ABD’nin çiçeği burnundaki Dışişleri Bakanı Kerry, Başbakan Erdoğan’ın Avusturya’da 5. Medeniyetler İttifakı Forumu’nda söylediği, “Tıpkı siyonizm, antisemitizm gibi, tıpkı faşizm gibi İslamofobiyanın da bir insanlık suçu olarak görülmesi kaçınılmaz hal almıştır” sözlerine katılmadığını ifade ettikten sonra, Türkiye’nin yerinin, İsrail’in yanı olduğunu vurgulaması, Erdoğan’da soğuk duş etkisi yapmıştır!.. Mavi Marmara Baskını ve Davos’taki “one minute” krizi ile toplanılan puanlar, bu hamle ile geri alınmıştır!..
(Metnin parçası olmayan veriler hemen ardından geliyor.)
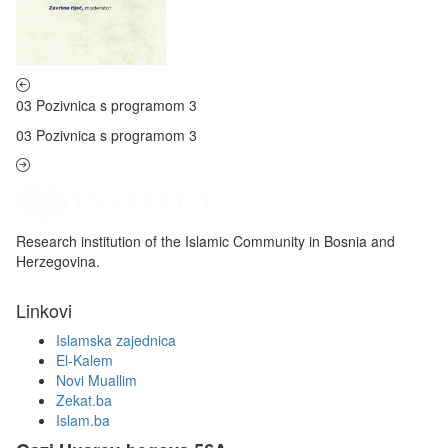
03 Pozivnica s programom 3
03 Pozivnica s programom 3
Research institution of the Islamic Community in Bosnia and
Herzegovina.
Linkovi
Islamska zajednica
El-Kalem
Novi Muallim
Zekat.ba
Islam.ba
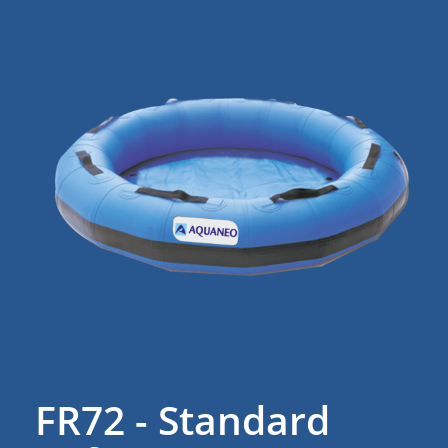
FR72 - Standard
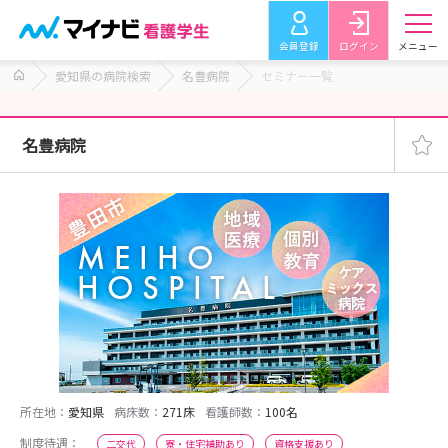
会員登録
ログイン
メニュー
愛知県の病院検索
名豊病院
セミナー一覧
名豊病院
所在地：
愛知県
病床数：
271床
看護師数：
100名
制度待遇：
二交代
寮・住宅補助あり
資格支援あり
Kerry, hükümetin Türkiye-İsrail ilişkilerini bir an önce düzeltmesini ve Ermenistan ile diyalog kapısının açılmasını hatırlattıktan sonra, Ankara-Bağdat arasındaki gerginliğin de azaltılmasını istemiştir!.. Bu kadarla yetinmemiş, “İsrail’e engel olmayın” diyerek, Türkiye’nin İsrail’e yönelik NATO vetosunun tam anlamıyla kaldırılmasını buyurmuştur!.. Anlayacağınız, stratejik model ortağımız, dış politikada da AKP’ye hiç inisiyatif alanı tanımamıştır!..

Bu durumdan ülkemizin Başbakanını kurtarmak, elbette ki Türk halkının görevidir!..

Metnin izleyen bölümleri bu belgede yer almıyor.